É inconstitucional, por violação ao princípio da simetria, norma de Constituição Estadual que confere foro por prerrogativa de função a autoridades que não guardam semelhança com as que o detém na esfera federal.

Conteúdo Completo

É inconstitucional, por violação ao princípio da simetria, norma de Constituição Estadual que confere foro por prerrogativa de função a autoridades que não guardam semelhança com as que o detém na esfera federal.


A jurisprudência desta Corte se firmou em torno de uma compreensão restritiva acerca da matéria, de modo que os estados-membros devem observância ao modelo adotado na CF/1988. Assim, não pode o ente estadual, de forma discricionária, estender o foro por prerrogativa de função à cargos diversos daqueles abarcados pelo legislador federal, sob pena de violação às regras de reprodução automática (1) (2).

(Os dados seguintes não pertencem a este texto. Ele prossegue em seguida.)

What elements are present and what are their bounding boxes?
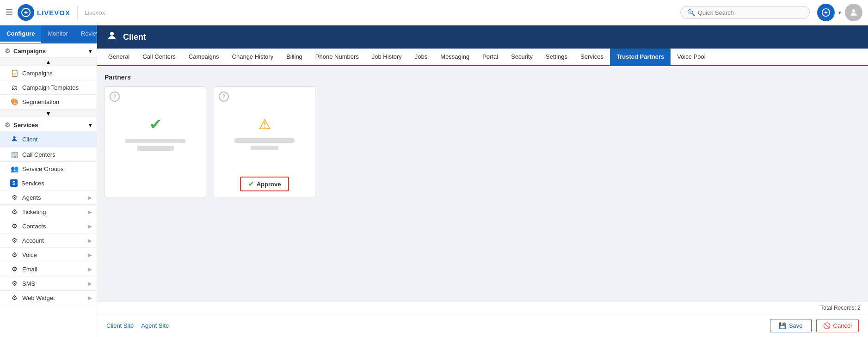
sidebar-item-services[interactable]: S Services: [0, 176, 97, 190]
tab-settings[interactable]: Settings: [539, 49, 574, 66]
tab-review[interactable]: Review: [74, 25, 97, 43]
approve-check-icon: ✔: [248, 180, 254, 188]
save-icon: 💾: [779, 322, 786, 329]
email-icon: ⚙: [10, 265, 18, 273]
call-centers-icon: 🏢: [10, 151, 18, 158]
sidebar-item-campaigns[interactable]: 📋 Campaigns: [0, 66, 97, 80]
partner-2-status-icon: ⚠: [259, 116, 271, 133]
approve-button[interactable]: ✔ Approve: [240, 177, 289, 191]
tab-configure[interactable]: Configure: [0, 25, 41, 43]
tab-monitor[interactable]: Monitor: [41, 25, 74, 43]
services-section-title: ⚙ Services: [5, 121, 38, 129]
approve-btn-label: Approve: [257, 181, 281, 188]
partners-grid: ? ✔ ? ⚠ ✔ Approve: [105, 86, 861, 197]
svg-point-2: [852, 9, 856, 12]
partner-1-name-bar2: [137, 146, 174, 151]
partner-1-name-bar1: [125, 139, 185, 143]
search-icon: 🔍: [687, 9, 695, 16]
tab-portal[interactable]: Portal: [476, 49, 505, 66]
sidebar-item-campaign-templates[interactable]: 🗂 Campaign Templates: [0, 80, 97, 95]
partner-2-name-bar2: [251, 146, 278, 150]
cancel-button[interactable]: 🚫 Cancel: [816, 319, 859, 332]
sidebar-item-service-groups[interactable]: 👥 Service Groups: [0, 162, 97, 176]
account-arrow: ▶: [88, 238, 92, 243]
services-icon: S: [10, 179, 18, 187]
main-layout: Configure Monitor Review ⚙ Campaigns ▾ ▲…: [0, 25, 868, 337]
sidebar-item-agents[interactable]: ⚙ Agents ▶: [0, 190, 97, 205]
web-widget-icon: ⚙: [10, 294, 18, 301]
save-button[interactable]: 💾 Save: [770, 319, 812, 332]
campaign-templates-icon: 🗂: [10, 84, 18, 91]
tab-phone-numbers[interactable]: Phone Numbers: [309, 49, 365, 66]
page-header: Client: [97, 25, 868, 49]
cancel-label: Cancel: [833, 322, 852, 329]
livevox-avatar[interactable]: [817, 4, 835, 21]
tab-jobs[interactable]: Jobs: [408, 49, 434, 66]
tab-campaigns[interactable]: Campaigns: [182, 49, 226, 66]
avatar-chevron[interactable]: ▾: [838, 10, 841, 16]
sidebar-item-client[interactable]: Client: [0, 132, 97, 147]
sidebar-item-ticketing[interactable]: ⚙ Ticketing ▶: [0, 205, 97, 219]
service-groups-icon: 👥: [10, 165, 18, 172]
sidebar-item-account[interactable]: ⚙ Account ▶: [0, 233, 97, 248]
tab-voice-pool[interactable]: Voice Pool: [671, 49, 712, 66]
web-widget-arrow: ▶: [88, 295, 92, 300]
sidebar-item-contacts[interactable]: ⚙ Contacts ▶: [0, 219, 97, 233]
user-avatar[interactable]: [845, 4, 862, 21]
client-name: Livevox: [85, 9, 105, 16]
partners-label: Partners: [105, 74, 861, 81]
client-icon: [10, 135, 18, 144]
campaigns-section-title: ⚙ Campaigns: [5, 47, 46, 55]
tab-security[interactable]: Security: [505, 49, 539, 66]
tab-call-centers[interactable]: Call Centers: [136, 49, 182, 66]
ticketing-icon: ⚙: [10, 208, 18, 215]
sidebar-item-segmentation[interactable]: 🎨 Segmentation: [0, 95, 97, 109]
account-icon: ⚙: [10, 237, 18, 244]
partner-2-help-icon[interactable]: ?: [219, 92, 229, 102]
menu-icon[interactable]: ☰: [6, 7, 13, 18]
contacts-icon: ⚙: [10, 222, 18, 230]
tab-trusted-partners[interactable]: Trusted Partners: [610, 49, 671, 66]
topbar-actions: ▾: [817, 4, 862, 21]
tab-change-history[interactable]: Change History: [226, 49, 280, 66]
agents-icon: ⚙: [10, 194, 18, 201]
agents-arrow: ▶: [88, 195, 92, 200]
email-arrow: ▶: [88, 267, 92, 272]
tab-messaging[interactable]: Messaging: [434, 49, 476, 66]
tab-services[interactable]: Services: [574, 49, 610, 66]
client-site-link[interactable]: Client Site: [106, 322, 134, 329]
partner-card-2: ? ⚠ ✔ Approve: [214, 86, 315, 197]
voice-icon: ⚙: [10, 251, 18, 258]
sidebar-scroll: ⚙ Campaigns ▾ ▲ 📋 Campaigns 🗂 Campaign T…: [0, 43, 97, 337]
nav-tabs: Configure Monitor Review: [0, 25, 97, 43]
sms-icon: ⚙: [10, 280, 18, 287]
sidebar: Configure Monitor Review ⚙ Campaigns ▾ ▲…: [0, 25, 97, 337]
sidebar-item-web-widget[interactable]: ⚙ Web Widget ▶: [0, 291, 97, 305]
page-footer: Client Site Agent Site 💾 Save 🚫 Cancel: [97, 314, 868, 337]
sidebar-section-services[interactable]: ⚙ Services ▾: [0, 117, 97, 132]
footer-buttons: 💾 Save 🚫 Cancel: [770, 319, 859, 332]
sidebar-item-call-centers[interactable]: 🏢 Call Centers: [0, 147, 97, 162]
footer-links: Client Site Agent Site: [106, 322, 169, 329]
search-input[interactable]: [698, 9, 803, 16]
agent-site-link[interactable]: Agent Site: [141, 322, 169, 329]
campaigns-section-scroll-down[interactable]: ▼: [0, 109, 97, 117]
sidebar-item-voice[interactable]: ⚙ Voice ▶: [0, 248, 97, 262]
sms-arrow: ▶: [88, 281, 92, 286]
sidebar-section-campaigns[interactable]: ⚙ Campaigns ▾: [0, 43, 97, 58]
partner-1-help-icon[interactable]: ?: [110, 92, 120, 102]
sidebar-item-sms[interactable]: ⚙ SMS ▶: [0, 276, 97, 291]
services-gear-icon: ⚙: [5, 121, 11, 129]
logo-text: LIVEVOX: [37, 9, 70, 17]
sidebar-item-email[interactable]: ⚙ Email ▶: [0, 262, 97, 276]
contacts-arrow: ▶: [88, 224, 92, 229]
partner-card-1: ? ✔: [105, 86, 206, 197]
tab-billing[interactable]: Billing: [280, 49, 309, 66]
search-bar[interactable]: 🔍: [680, 6, 810, 19]
svg-point-3: [13, 136, 15, 139]
logo-circle: [18, 4, 34, 21]
tab-job-history[interactable]: Job History: [365, 49, 408, 66]
cancel-icon: 🚫: [823, 322, 831, 329]
campaigns-section-scroll-up[interactable]: ▲: [0, 58, 97, 66]
tab-general[interactable]: General: [102, 49, 136, 66]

Com base nesse entendimento, o Plenário, por unanimidade, julgou procedente a ação para declarar a inconstitucionalidade material das expressões "Reitores de Universidades Públicas" e "Diretores Presidentes das entidades da Administração Estadual Indireta", previstas no art. 77, X, a e b, da Constituição do Estado de Roraima (3). Além disso, por razões de segurança jurídica, o Tribunal modulou a decisão, a fim de conferir efeitos ex nunc à declaração de inconstitucionalidade.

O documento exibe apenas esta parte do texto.